Implementing a Python from scratch, for show
Okay, now that we have a token stream it is time to actually parse arithmetic expressions into a syntax tree. I will be writing an LL(1) recursive descent parser by hand. CPython used LL(1) for a long time, although it had its own parser generator to handle the boilerplate. Nowadays that parser generator uses PEG instead but Parr’s book from the previous post also showed me how to do backtracking and even Packrat parsing by hand if we ever have to go there. Handwritten parsers and parser combinators can also incorporate backtracking and even precedence climbing (e.g. Parsec.Expr) as necessary while mostly sticking to LL(1).
As also mentioned in the previous post on lexing it is my firm conviction that language designers should use deterministic (i.e. LL or LR) parsing to avoid introducing ambiguity into the language but Kyy is free of such responsibilities so here we can use whatever means necessary.
Handwritten recursive descent is probably the most popular parsing technique in interpreters and compilers. Once upon a time (LA)LR parser generators were to conquer the world but they have been losing ground because of their usually cryptic error messages and inflexibility. Although I have to mention that LALRPOP actually has quite nice error messages, even better than Menhir.
LL(1) only requires a single token of lookahead but at the moment our lexer does not provide even that.
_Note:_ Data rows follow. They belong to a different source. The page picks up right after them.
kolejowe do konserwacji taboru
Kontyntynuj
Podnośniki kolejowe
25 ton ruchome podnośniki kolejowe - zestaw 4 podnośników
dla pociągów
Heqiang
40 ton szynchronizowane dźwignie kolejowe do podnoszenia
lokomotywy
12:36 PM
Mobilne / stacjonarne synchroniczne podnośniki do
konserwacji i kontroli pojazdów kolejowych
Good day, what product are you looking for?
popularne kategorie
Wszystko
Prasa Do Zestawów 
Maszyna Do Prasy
To highlight this omission let’s rename the current lexer:
- pub struct KyyLexer<'a> {
+ struct LookaheadlessLexer<'a> {
and replace it with a wrapper that provides the lookahead:
pub struct KyyLexer<'a> {
tokens: LookaheadlessLexer<'a>,
lookahead: Option<LexResult>
}
impl<'a> KyyLexer<'a> {
pub fn new(chars: &'a str, filename: Option<Arc<String>>) -> Self {
KyyLexer {
tokens: LookaheadlessLexer::new(chars, filename),
lookahead: None
}
}
pub fn peek(&mut self) -> Option<&<Self as Iterator>::Item> {
if self.lookahead.is_none() {
self.lookahead = self.tokens.next();
}
self.lookahead.as_ref()
}
pub fn here<T>(&self, value: T) -> Located<T> {
match self.lookahead {
Some(Ok(ref tok)) => Located {
value,
filename: tok.filename.clone(),
offset: tok.span.start
},
Some(Err(ref err)) => Located {
value,
filename: err.filename.clone(),
offset: err.offset
},
None => self.tokens.here(value)
}
}
pub fn spanning<T>(&self, value: T, span: Range<usize>) -> Spanning<T> {
self.tokens.spanning(value, span)
}
}
impl<'a> Iterator for KyyLexer<'a> {
type Item = LexResult;
fn next(&mut self) -> Option<Self::Item> {
self.lookahead.take()
.or_else(|| self.tokens.next())
}
}
The lookahead token handling in peek
and next
gets a lot of mileage out of
the Option
utility methods. It is neat when that happens but one should not
feel bad about just match
ing Option
s directly either.
Speaking of utilities, why not just use std::iter::Peekable
to add lookahead?
Lookahead could indeed be conveniently implemented that way, but we also need
access (via here
and spanning
) to the byte index and filename in .tokens
and Peekable
does not allow that. Surely Peekable
could be made to work as
well but I rolled my own lookahead and there is no profit in getting hung up on
such issues.
We are making an arithmetic expression parser which parses the KyyLexer
token
iterator. The previous lexer post already showed the precise grammar over
tokens:
expr = expr (PLUS | MINUS) term
| term
term = term (STAR | SLASH) atom
| atom
atom = INT
This grammar already encodes operator precedence: e.g. expr (PLUS | MINUS)
term
makes addition and subtraction left-associative. The only point in
showing a naïve ambiguous grammar like
expr = expr PLUS expr | expr MINUS expr
| expr STAR expr | expr SLASH expr
| INT
is to point out that it can’t possibly lead to the parser you want because it simply does not express operator precedence at all.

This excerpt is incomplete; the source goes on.